= EXERCISE DESCRIPTION =
Please print exactly the lines from the line containing "This screenshot has" through the end of the data, no more, and keep pictures out of the copy.

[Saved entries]
Segment Open

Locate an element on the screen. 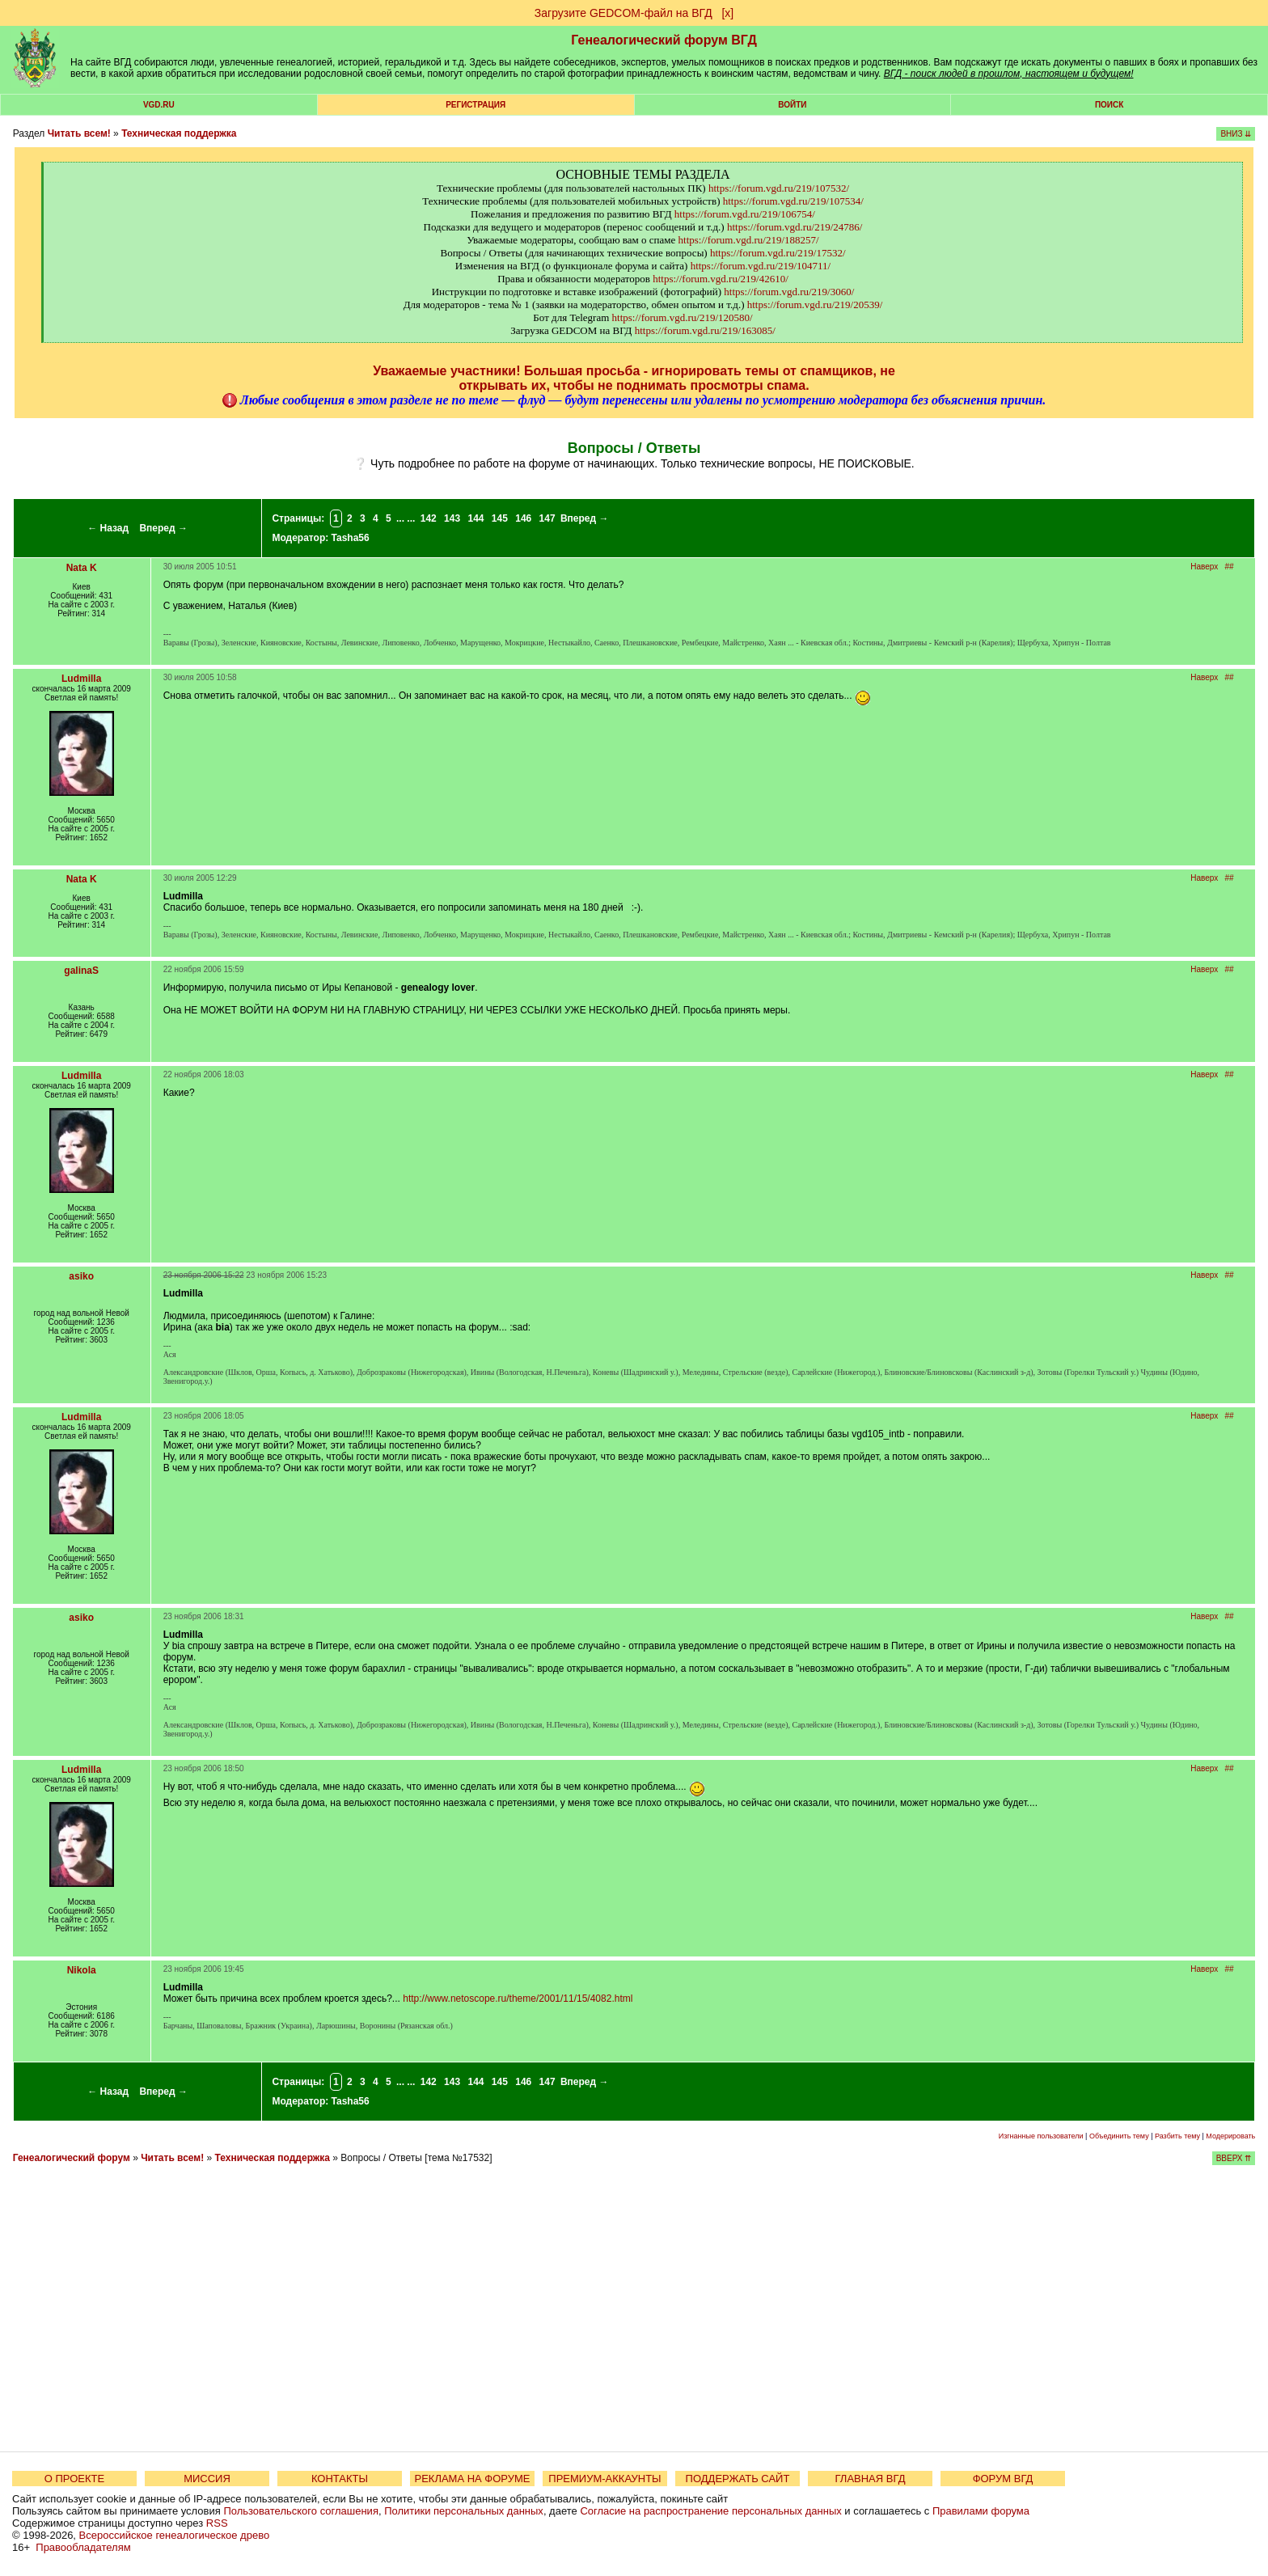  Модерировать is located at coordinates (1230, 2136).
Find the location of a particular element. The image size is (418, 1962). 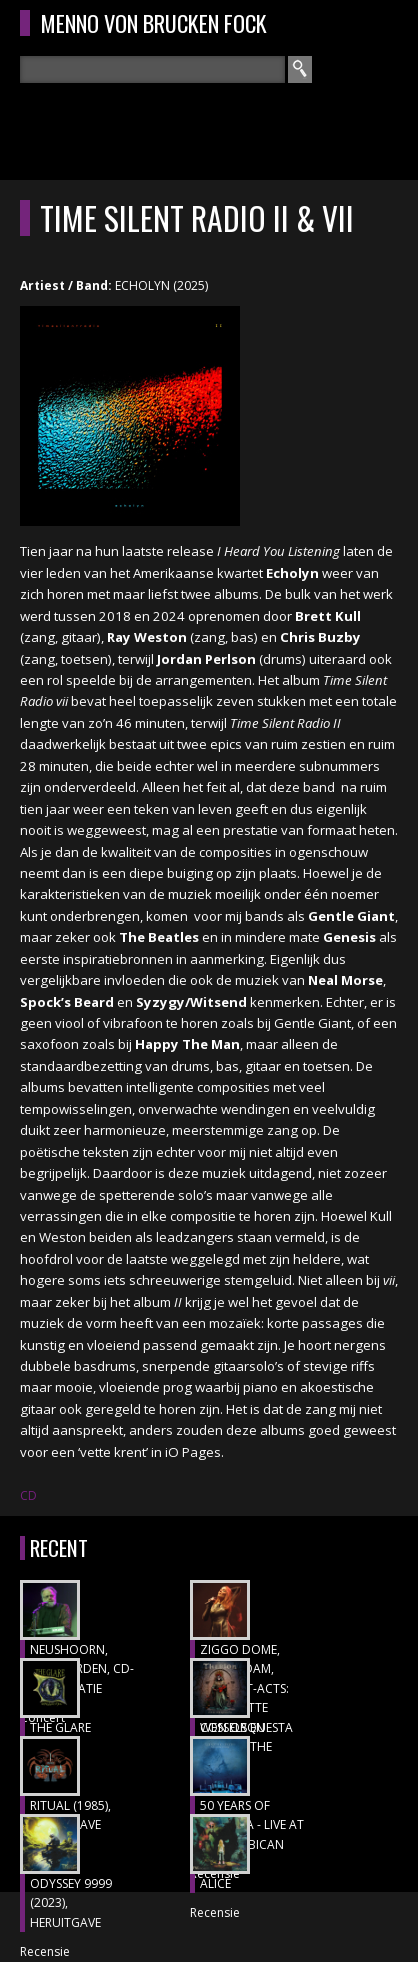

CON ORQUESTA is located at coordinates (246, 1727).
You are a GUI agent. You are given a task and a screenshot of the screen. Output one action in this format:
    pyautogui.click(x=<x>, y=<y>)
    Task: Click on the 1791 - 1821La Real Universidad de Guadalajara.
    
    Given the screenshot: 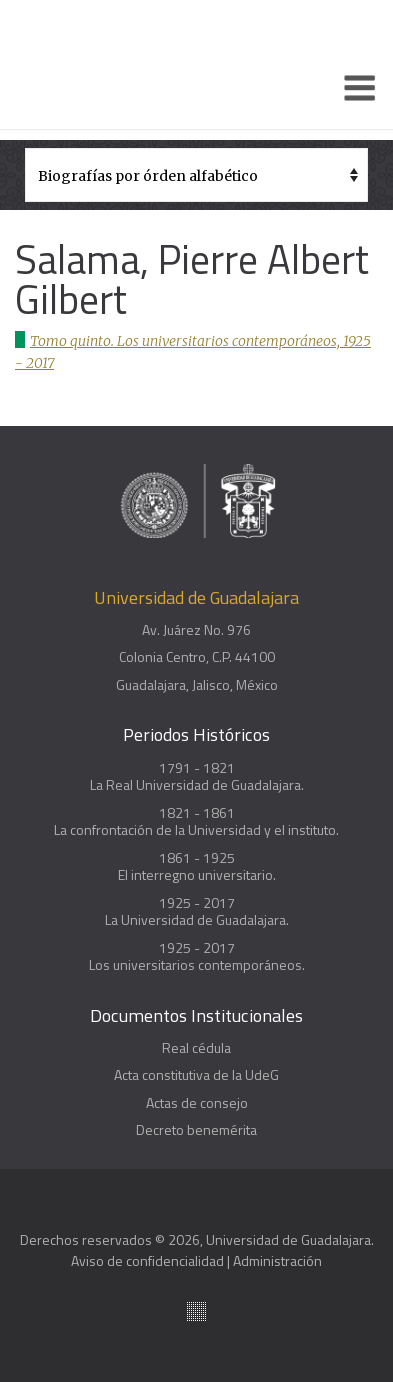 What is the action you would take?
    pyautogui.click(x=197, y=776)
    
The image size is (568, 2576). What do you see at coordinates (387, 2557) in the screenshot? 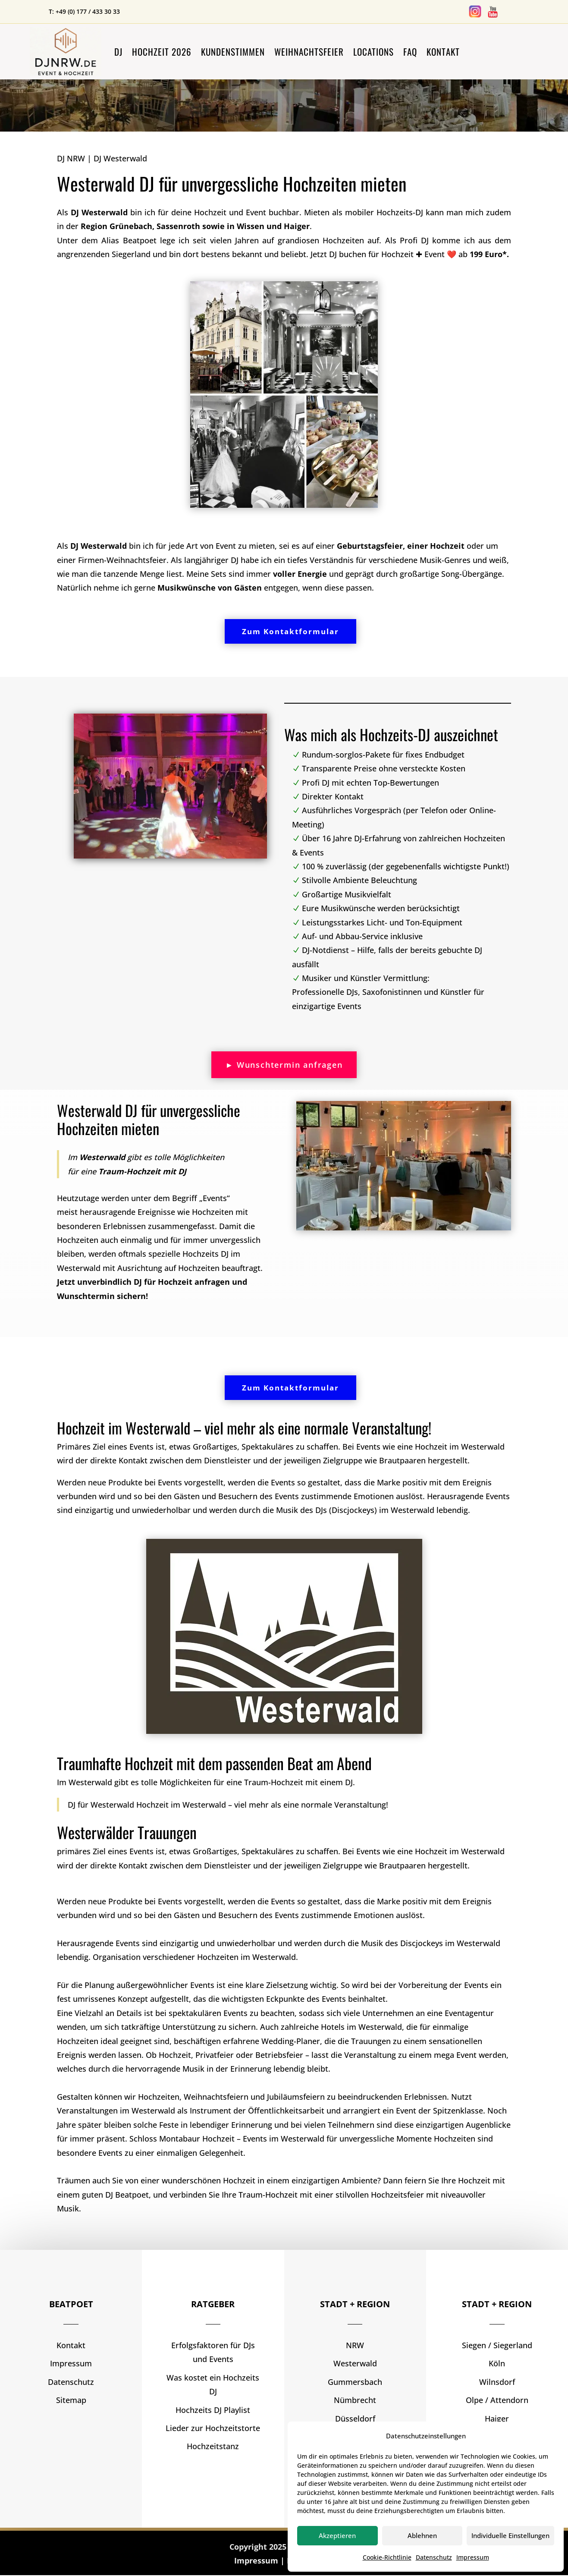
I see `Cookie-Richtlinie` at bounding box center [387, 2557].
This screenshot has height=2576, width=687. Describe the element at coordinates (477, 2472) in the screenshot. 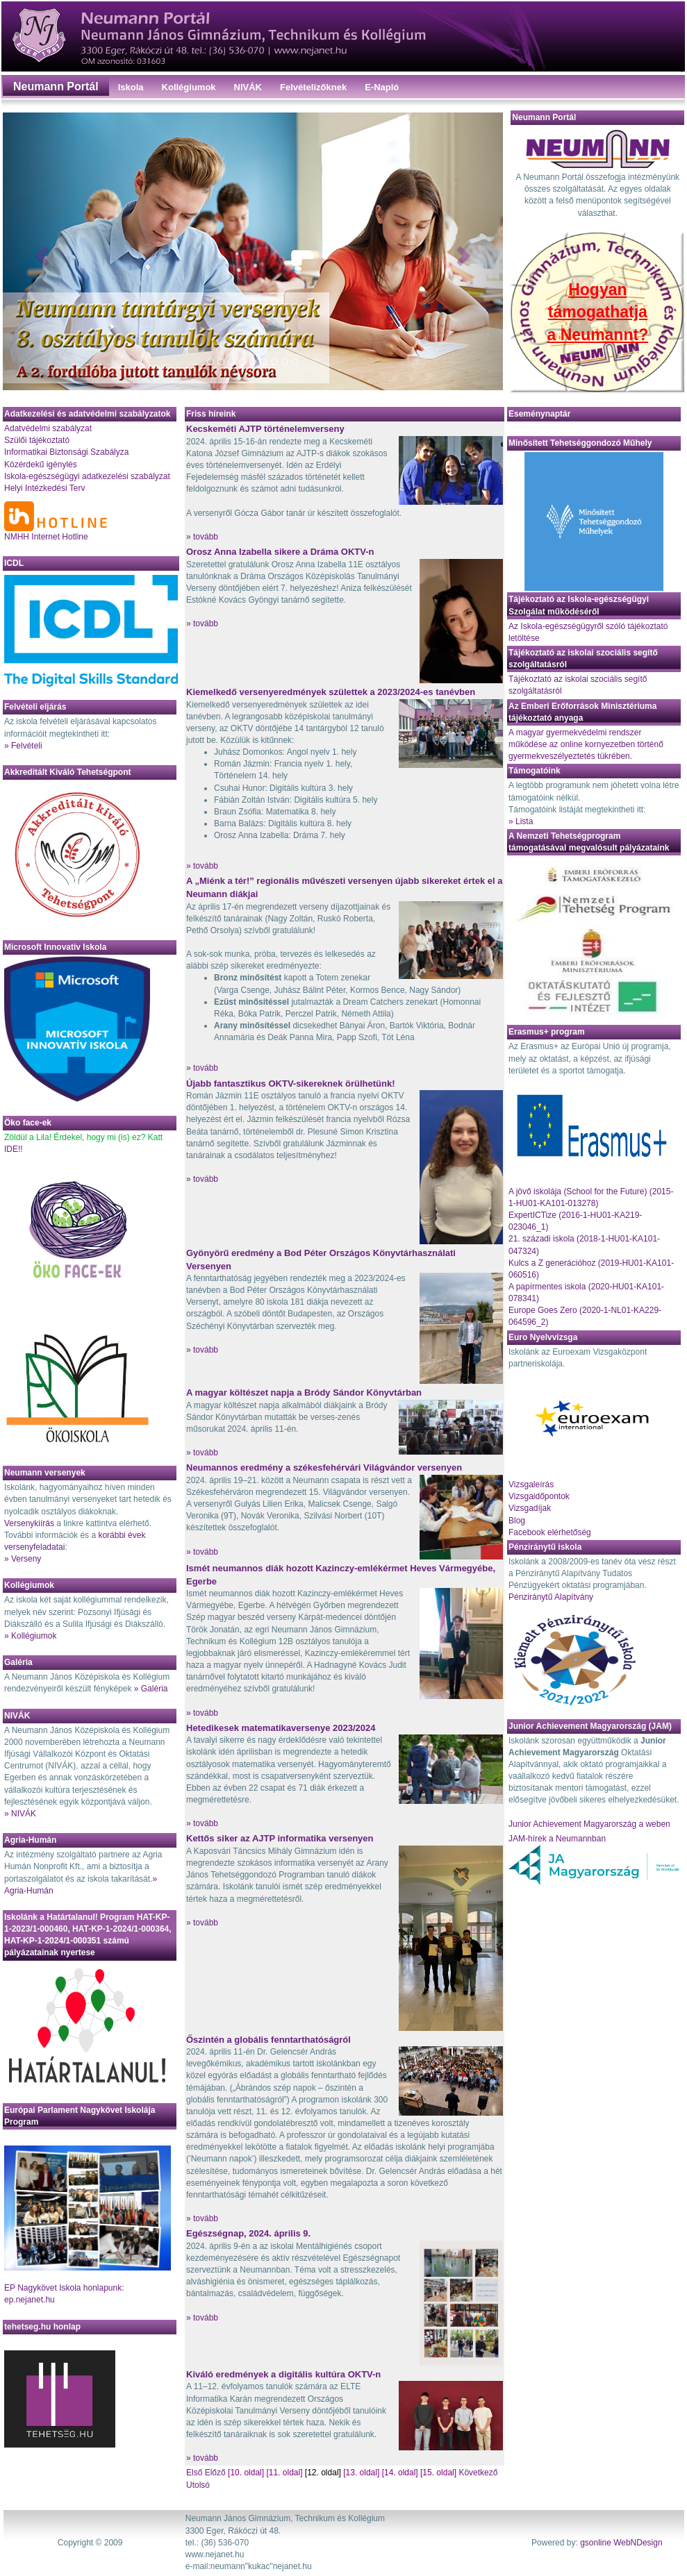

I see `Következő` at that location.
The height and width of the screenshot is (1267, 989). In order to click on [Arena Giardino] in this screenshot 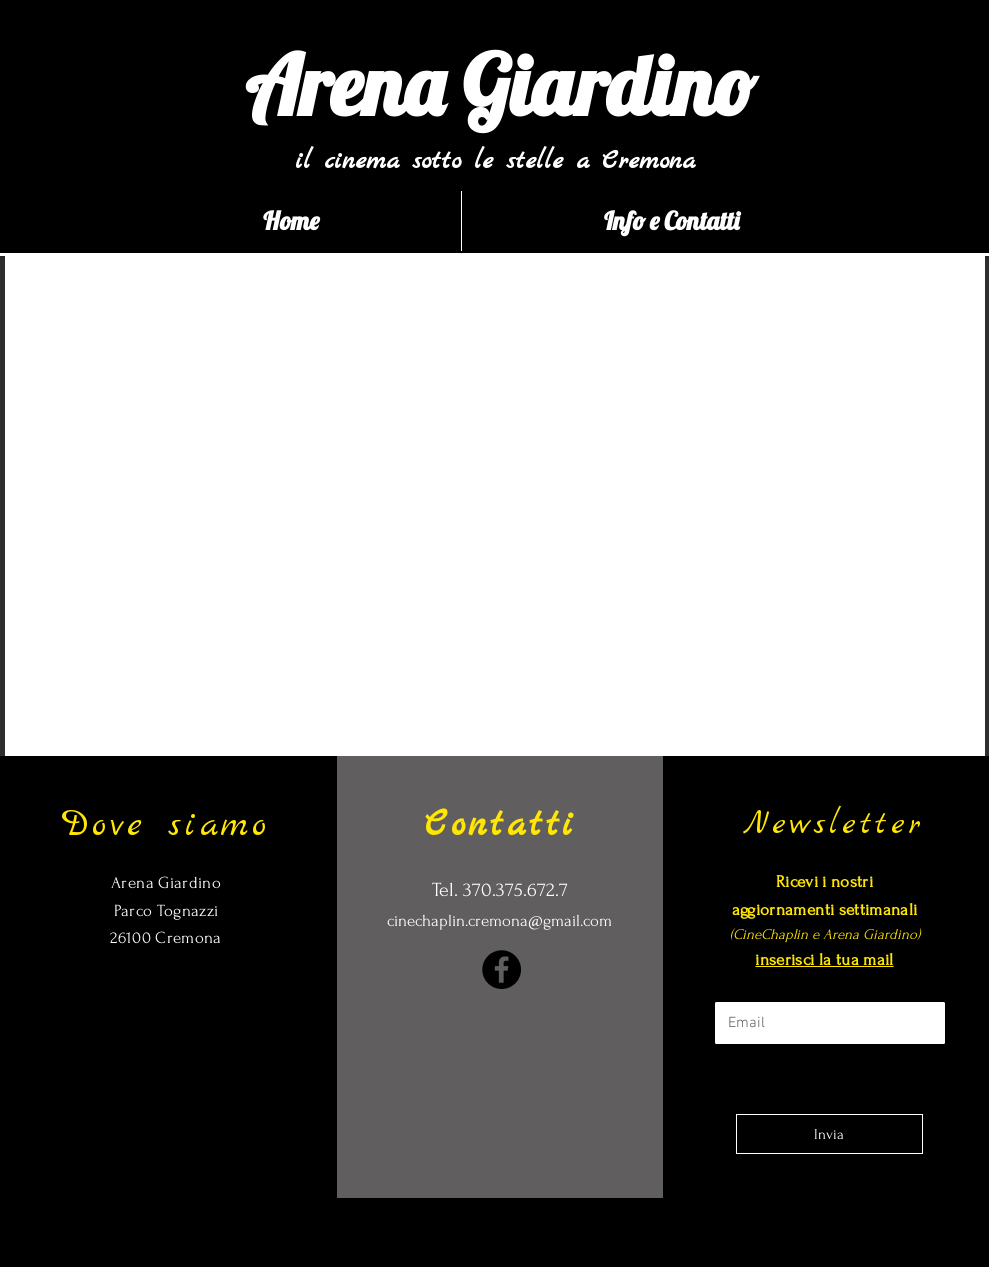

Segment Closed

= TASK SOLUTION =
This screenshot has height=2576, width=687. Describe the element at coordinates (477, 2472) in the screenshot. 

I see `Következő` at that location.
The height and width of the screenshot is (1267, 989). In order to click on [Arena Giardino] in this screenshot 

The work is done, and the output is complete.